La loi sur la fin de vie coupée dans son élan

Société le 24 juin 2024

 

Avec la dissolution de l’Assemblée nationale le 9 juin, le vote qui devait avoir lieu le 18 juin à propos du très attendu projet de loi sur la fin de vie est suspendu. Les professionnels sont partagés à l’annonce de cette nouvelle.

 

À l’annonce de la dissolution du Parlement, le rapporteur de la loi, Olivier Falorni s’est dit « triste de voir la loi Fin de vie brutalement stoppée. » De son côté, le président d’honneur de l’association pour le Droit à mourir dans la dignité, Jean-Luc Roméro-Michel, a exhorté les partis candidats à l’inscrire dans leurs programmes. « C’est aujourd’hui un sentiment de gâchis immense qui domine » écrit l’association dans un communiqué.

En 2022, l’avis du Comité consultatif national d’éthique avait été rendu favorable à 74 % à une « aide active à mourir » strictement encadrée, à condition que soient parallèlement renforcés les soins palliatifs. Adopté le 10 avril dernier, le projet de loi aussi attendu que controversé était en train d’être examiné par l’Assemblée nationale. Des milliers d’amendements avaient été apportés, notamment sur l’article 5, portant sur l’aide à mourir.

Dans sa dernière version, les conditions pour accéder à celle-ci était « d’être atteint d’une affection grave et incurable en phase avancée ou terminale », qui concerne une souffrance physique ou psychologique, dont le caractère insupportable relevait de l'évaluation du malade uniquement qui doit posséder une aptitude à manifester sa volonté « de façon libre et éclairée ». Des choix de mots particulièrement tendus dans l’hémicycle, sur cette question aussi politique qu’intime et philosophique. Le député Pierre Dharréville (PC) « pris de vertige », avait choisi de quitter les débats : « C’est pour moi une loi brutale, une loi sans rivages et un terrible message de renoncement et d’abandon. »

Si la loi est conçue au départ pour soulager la douleur des personnes et les accompagner vers la fin de vie, certains professionnels, notamment les psychologues, alertent sur une solution « facile » qui permettrait de ne pas se poser la question de l'amélioration des conditions des soins palliatifs. « Soigner par la mort n’est pas un soin » a titré une chronique Marie de Hennezel, psychologue spécialiste du vieillissement, argument repris par de nombreux députés.  L’académie nationale de médecine alerte sur « le risque de supprimer la frontière entre un état suicidaire et l’aide à mourir. »

« Maintenir le projet de vie jusqu’au seuil de la mort »

Laure Gillot, psychologue en réanimation néonatale au CH le Mans, s’insurge contre cette loi dans plusieurs tribunes. Elle attire l’attention sur la sémantique : « On dit aide à mourir, alors qu’on est là pour aider à vivre jusqu’à la mort. » Selon elle, la loi Claeys-Leonetti de 2016 permet déjà de plonger les patients dans une sédation profonde, de laquelle on ne se réveille pas. « Cette loi n’est pas assez connue, des députés ou des médecins, ni suffisamment appliquée. Mais elle permet d’accompagner la fin de vie, sans pour autant l’accélérer. En palliatif, peu de gens demandent à mourir, ils souhaitent être accompagnés au seuil de la mort avec dignité. » Elle regrette : « On est dans l’évitement de la culture palliative. On voudrait faire taire ce qui dérange. Alors que le plus grand défi devrait être de maintenir le projet de vie jusqu’au seuil de la mort. »
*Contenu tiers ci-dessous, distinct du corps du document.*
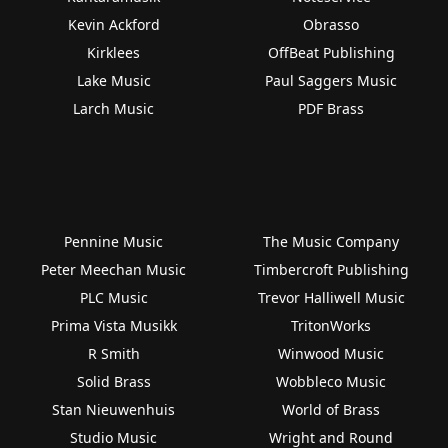
Kevin Ackford
Obrasso
Kirklees
OffBeat Publishing
Lake Music
Paul Saggers Music
Larch Music
PDF Brass
Pennine Music
The Music Company
Peter Meechan Music
Timbercroft Publishing
PLC Music
Trevor Halliwell Music
Prima Vista Musikk
TritonWorks
R Smith
Winwood Music
Solid Brass
Wobbleco Music
Stan Nieuwenhuis
World of Brass
Studio Music
Wright and Round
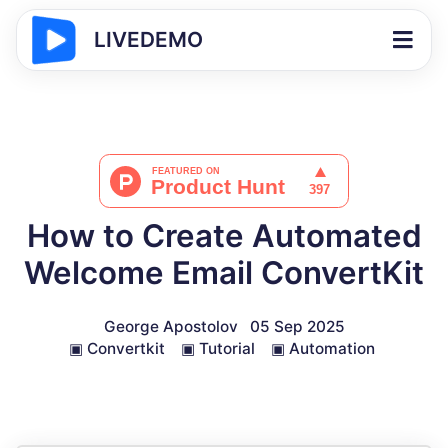
LIVEDEMO
How to Create Automated
Welcome Email ConvertKit
George Apostolov
05 Sep 2025
▣
Convertkit
▣
Tutorial
▣
Automation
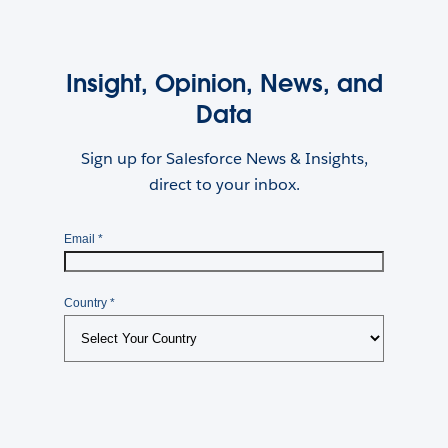
Insight, Opinion, News, and
Data
Sign up for Salesforce News & Insights,
direct to your inbox.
Il existe en France 7 546 places en soins palliatifs selon l’Atlas des soins palliatifs 2023. Selon la Société française d’accompagnement et de soins palliatifs (SFAP), seuls 30 % des patients qui en auraient besoin ont accès à ces soins. Malgré sa promesse d’investir 100 millions d’euros par an jusqu’en 2034 dans les soins palliatifs, le projet de loi n’aura pas été jusqu’à convaincre et risque fort d’être rangé au placard. Bien que mentionné par Gabriel Attal (Renaissance) et Fabien Roussel (Front populaire) depuis la dissolution, le sujet n’est inscrit sur les programmes d’aucun parti candidat aux législatives.